Ayırıcı tanı. Tüberküloz mezadenitin tanınmasıyla, klinik semptomları tüberküloz mezadenite benzeyen bir dizi farklı hastalık ile ayırıcı tanı yapılmalıdır. Her şeyden önce, kronik kolit, kronik gastrit, kronik enterokolit, ameliyat sonrası karın boşluğunda adezyonlar, jinekolojik hastalıklar, kronik apandisit göz önünde bulundurulmalıdır. Yukarıdaki hastalıklar tüberküloz mezadenitten çok daha yaygın olduğundan, bu tanı ancak bu hastalıkların güvenilir bir şekilde dışlanmasından sonra konabilir.

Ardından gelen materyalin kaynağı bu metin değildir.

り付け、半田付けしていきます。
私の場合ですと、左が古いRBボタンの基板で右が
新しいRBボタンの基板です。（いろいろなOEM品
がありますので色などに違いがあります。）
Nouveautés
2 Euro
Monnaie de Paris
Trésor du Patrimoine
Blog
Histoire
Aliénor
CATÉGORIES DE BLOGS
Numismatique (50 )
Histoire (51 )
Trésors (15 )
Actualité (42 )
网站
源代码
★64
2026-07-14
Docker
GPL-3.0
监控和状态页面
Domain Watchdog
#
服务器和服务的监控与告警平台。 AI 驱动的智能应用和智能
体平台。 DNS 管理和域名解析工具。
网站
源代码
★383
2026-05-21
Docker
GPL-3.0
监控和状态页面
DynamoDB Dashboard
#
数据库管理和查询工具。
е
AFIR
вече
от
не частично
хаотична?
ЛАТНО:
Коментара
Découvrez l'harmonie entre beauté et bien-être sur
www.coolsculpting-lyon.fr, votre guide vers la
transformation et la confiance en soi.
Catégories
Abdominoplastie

Tüberküloz mezadenit ile karın organlarının bağımsız olarak ortaya çıkan tüberküloz olmayan bir hastalığı nadirdir, bu nedenle kombine hastalığın teşhisi iyi kurulmalıdır. Ayırıcı tanı ayrıca karın boşluğu, spondiloz, visseroptoz, helmintiyazlar, mide peptik ülseri ve 12 duodenum ülseri, Meckel divertikülü, ürik asit diyatezi içindeki malign ve benign tümörleri de dikkate almalıdır.

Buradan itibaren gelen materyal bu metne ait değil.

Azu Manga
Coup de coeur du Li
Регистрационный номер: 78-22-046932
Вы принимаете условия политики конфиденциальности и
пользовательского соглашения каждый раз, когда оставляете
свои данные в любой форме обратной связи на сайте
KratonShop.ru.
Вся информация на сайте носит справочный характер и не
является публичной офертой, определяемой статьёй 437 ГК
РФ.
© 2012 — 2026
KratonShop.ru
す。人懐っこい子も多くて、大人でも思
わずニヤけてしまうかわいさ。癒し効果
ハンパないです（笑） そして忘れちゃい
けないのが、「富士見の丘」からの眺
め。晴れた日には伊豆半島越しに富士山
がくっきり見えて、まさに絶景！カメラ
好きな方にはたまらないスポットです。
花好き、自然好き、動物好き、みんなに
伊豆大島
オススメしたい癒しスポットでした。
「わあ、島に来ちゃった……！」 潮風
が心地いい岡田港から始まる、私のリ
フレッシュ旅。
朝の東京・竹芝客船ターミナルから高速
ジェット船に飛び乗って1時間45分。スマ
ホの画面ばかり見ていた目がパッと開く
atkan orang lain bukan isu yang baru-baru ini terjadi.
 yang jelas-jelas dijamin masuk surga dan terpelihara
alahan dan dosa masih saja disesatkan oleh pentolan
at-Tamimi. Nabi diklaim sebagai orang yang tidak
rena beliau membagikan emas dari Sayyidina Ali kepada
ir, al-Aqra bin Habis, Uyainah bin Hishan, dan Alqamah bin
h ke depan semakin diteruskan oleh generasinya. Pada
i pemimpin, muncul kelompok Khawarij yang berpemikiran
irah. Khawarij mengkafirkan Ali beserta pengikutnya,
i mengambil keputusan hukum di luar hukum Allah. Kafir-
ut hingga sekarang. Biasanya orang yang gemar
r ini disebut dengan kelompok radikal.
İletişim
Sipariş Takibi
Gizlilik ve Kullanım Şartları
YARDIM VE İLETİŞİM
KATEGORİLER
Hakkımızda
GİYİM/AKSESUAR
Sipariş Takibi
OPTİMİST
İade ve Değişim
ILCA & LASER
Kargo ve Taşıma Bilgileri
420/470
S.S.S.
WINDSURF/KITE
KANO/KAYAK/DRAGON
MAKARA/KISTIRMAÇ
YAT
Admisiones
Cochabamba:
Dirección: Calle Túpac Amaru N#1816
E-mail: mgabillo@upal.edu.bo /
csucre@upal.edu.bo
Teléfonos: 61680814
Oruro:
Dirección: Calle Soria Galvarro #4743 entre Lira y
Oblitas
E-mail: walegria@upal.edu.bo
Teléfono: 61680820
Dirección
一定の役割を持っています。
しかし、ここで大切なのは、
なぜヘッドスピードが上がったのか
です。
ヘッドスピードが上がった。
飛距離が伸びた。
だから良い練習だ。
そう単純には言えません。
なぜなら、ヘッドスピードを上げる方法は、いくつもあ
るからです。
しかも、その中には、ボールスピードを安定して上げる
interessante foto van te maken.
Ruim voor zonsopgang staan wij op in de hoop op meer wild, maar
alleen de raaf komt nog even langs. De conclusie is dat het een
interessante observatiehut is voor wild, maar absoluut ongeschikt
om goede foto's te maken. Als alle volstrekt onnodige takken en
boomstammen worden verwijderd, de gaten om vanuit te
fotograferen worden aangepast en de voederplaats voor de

Bir bütün olarak ele alınan tüm grubun, yani hastalar için karakteristik olan birkaç genel nokta vardır; her ikisi de tüberküloz mezadenit tanısı doğrulanmış ve hariç tutulmuştur. Bu ortak noktalar:

  1. kadınların önemli bir baskınlığı (yaklaşık 6: 1 oranında);
  2. hastaların genç yaşı (40 yıla kadar);
  3. yüksek oranda nevrotik (bazen histerik) reaksiyonlar -% 25-30'a kadar.

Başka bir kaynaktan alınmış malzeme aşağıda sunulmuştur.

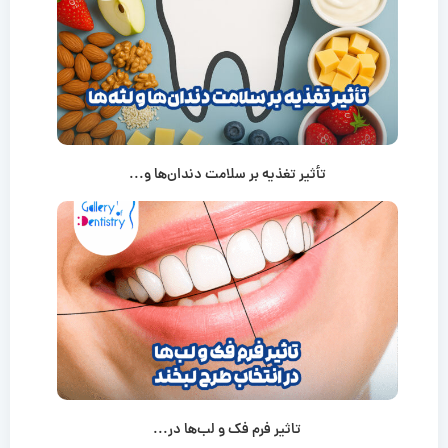
تأثیر تغذیه بر سلامت دندان‌ها و...
تاثیر فرم فک و لب‌ها در...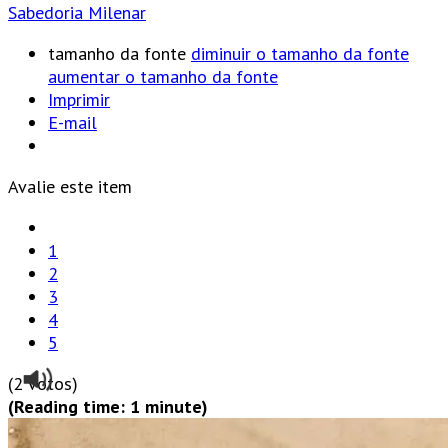
Sabedoria Milenar
tamanho da fonte
diminuir o tamanho da fonte
aumentar o tamanho da fonte
Imprimir
E-mail
Avalie este item
1
2
3
4
5
(2 votos)
(Reading time: 1 minute)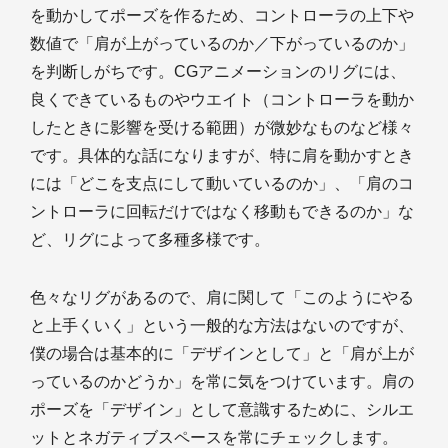
を動かしてポーズを作るため、コントローラの上下や
数値で「肩が上がっているのか／下がっているのか」
を判断しがちです。CGアニメーションのリグには、
良くできているものやウエイト（コントローラを動か
したときに影響を受ける範囲）が微妙なものなど様々
です。具体的な話になりますが、特に肩を動かすとき
には「どこを支点にして動いているのか」、「肩のコ
ントローラに回転だけではなく移動もできるのか」な
ど、リグによって多種多様です。
色々なリグがあるので、肩に関して「このようにやる
と上手くいく」という一般的な方法はないのですが、
僕の場合は基本的に「デザインとして」と「肩が上が
っているのかどうか」を常に気をつけています。肩の
ポーズを「デザイン」として意識するために、シルエ
ットとネガティブスペースを常にチェックします。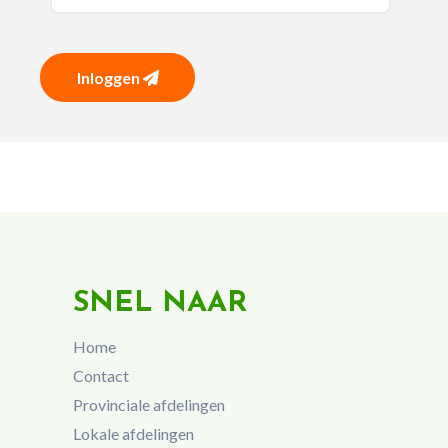
Inloggen
SNEL NAAR
Home
Contact
Provinciale afdelingen
Lokale afdelingen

tarih. Yukarıda belirtildiği gibi, tüberküloz sürecinin (periferik ve intratorasik lenf düğümlerinde, osteoartiküler sistem, böbrekler ve diğer lokalizasyonlarda) geçmiş veya şimdiki hastalarda bulunması hastalığın tüberküloz doğasını gösterebilir. Aksine, geçmişte yaşanan çeşitli karın organlarının hastalıkları (dizanteri, gıda zehirlenmesi, peptik ülser ve duodenal ülser, kadın genital bölge hastalıkları) hakkında bilgi, hekime tüberküloz mezadenit tanısına karşı eleştirel bir tutum kazandırır. Bu bağlamda, geçmişte karın organlarına (çoğunlukla apandisit ameliyatı) yapılan cerrahi müdahaleler özel dikkat gerektirir. Bu cerrahi müdahaleler, az ya da çok belirgin bir ağrı sendromuna ve bozulmuş sindirim fonksiyonuna neden olan adezyonların gelişmesine yol açabilir.

Lokal semptomlar. Tüberküloz mezadenit için muayene edilen hastalar arasında, karın ağrısı şikayeti en önemli olanlardan biridir. Özel sabitlikle (% 100'de), bu şikayet tüberküloz olmayan hastalarda not edilir. Tüberküloz koşulu arasında ağrı yokluğu veya düşük şiddeti hastaların% 20'sinde görülür. Ağrı görünümünün gıdaya bağımlılığı tüberküloz mezadenite karşı konuşur. Ağrının lokalizasyonunda aşağıdaki farklılıklar not edilmelidir: tüberküloz mezadenitli hastalarda palpasyondaki ağrı esas olarak göbek çevresinde lokalizedir. Dökülen ağrı ve özellikle alt karın bölgesindeki ağrı tüberküloz mezadenit için tipik değildir.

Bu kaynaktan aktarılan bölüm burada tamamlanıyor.